From the data below, please reproduce exactly everything from the line that contains "scene perception). Eye" down to the line that contains "Description", with both ends included.

- - -

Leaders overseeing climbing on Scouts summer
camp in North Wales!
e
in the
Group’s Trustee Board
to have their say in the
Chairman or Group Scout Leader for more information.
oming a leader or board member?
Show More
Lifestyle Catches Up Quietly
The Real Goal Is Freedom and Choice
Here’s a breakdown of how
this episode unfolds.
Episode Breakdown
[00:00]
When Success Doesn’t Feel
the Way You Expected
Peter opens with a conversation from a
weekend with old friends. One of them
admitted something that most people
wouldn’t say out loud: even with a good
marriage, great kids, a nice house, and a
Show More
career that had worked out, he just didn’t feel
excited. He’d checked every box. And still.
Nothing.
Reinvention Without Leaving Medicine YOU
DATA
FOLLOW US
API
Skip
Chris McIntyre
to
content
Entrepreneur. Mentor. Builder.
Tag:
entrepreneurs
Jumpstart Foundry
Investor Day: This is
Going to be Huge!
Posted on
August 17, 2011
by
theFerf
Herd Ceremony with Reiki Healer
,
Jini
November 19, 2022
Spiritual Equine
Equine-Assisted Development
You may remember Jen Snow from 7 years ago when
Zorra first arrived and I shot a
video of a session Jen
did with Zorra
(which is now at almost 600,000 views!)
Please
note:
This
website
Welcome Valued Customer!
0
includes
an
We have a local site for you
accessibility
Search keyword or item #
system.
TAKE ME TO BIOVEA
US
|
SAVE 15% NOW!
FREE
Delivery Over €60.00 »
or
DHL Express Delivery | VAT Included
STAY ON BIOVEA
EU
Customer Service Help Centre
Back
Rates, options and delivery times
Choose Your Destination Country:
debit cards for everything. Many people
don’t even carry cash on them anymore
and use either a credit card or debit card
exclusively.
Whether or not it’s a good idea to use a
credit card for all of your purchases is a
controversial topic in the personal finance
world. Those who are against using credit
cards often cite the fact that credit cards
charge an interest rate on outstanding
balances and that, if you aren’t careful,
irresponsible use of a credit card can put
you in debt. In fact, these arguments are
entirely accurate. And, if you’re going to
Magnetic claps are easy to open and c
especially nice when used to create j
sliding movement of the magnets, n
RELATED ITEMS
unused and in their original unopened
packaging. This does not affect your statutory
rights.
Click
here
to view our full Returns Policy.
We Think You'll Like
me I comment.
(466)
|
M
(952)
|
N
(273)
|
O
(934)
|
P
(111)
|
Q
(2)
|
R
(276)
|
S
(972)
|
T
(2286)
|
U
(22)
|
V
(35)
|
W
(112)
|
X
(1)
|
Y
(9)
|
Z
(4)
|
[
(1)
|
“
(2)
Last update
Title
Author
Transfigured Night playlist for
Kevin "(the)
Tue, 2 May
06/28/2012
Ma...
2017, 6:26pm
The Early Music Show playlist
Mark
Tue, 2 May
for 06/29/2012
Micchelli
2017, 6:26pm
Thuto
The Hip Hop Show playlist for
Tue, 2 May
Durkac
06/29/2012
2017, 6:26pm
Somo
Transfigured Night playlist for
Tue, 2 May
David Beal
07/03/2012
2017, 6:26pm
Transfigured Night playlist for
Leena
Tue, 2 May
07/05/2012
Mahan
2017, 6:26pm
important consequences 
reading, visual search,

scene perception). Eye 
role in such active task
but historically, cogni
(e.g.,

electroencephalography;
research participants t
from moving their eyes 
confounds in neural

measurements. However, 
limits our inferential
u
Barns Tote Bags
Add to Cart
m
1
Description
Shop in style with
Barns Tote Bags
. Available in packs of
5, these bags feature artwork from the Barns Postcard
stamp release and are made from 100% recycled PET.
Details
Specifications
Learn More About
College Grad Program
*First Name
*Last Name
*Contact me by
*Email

- - -

* _Answer box_:
scene perception). Eye 
role in such active task
but historically, cogni
(e.g.,

electroencephalography;
research participants t
from moving their eyes 
confounds in neural

measurements. However, 
limits our inferential
u
Barns Tote Bags
Add to Cart
m
1
Description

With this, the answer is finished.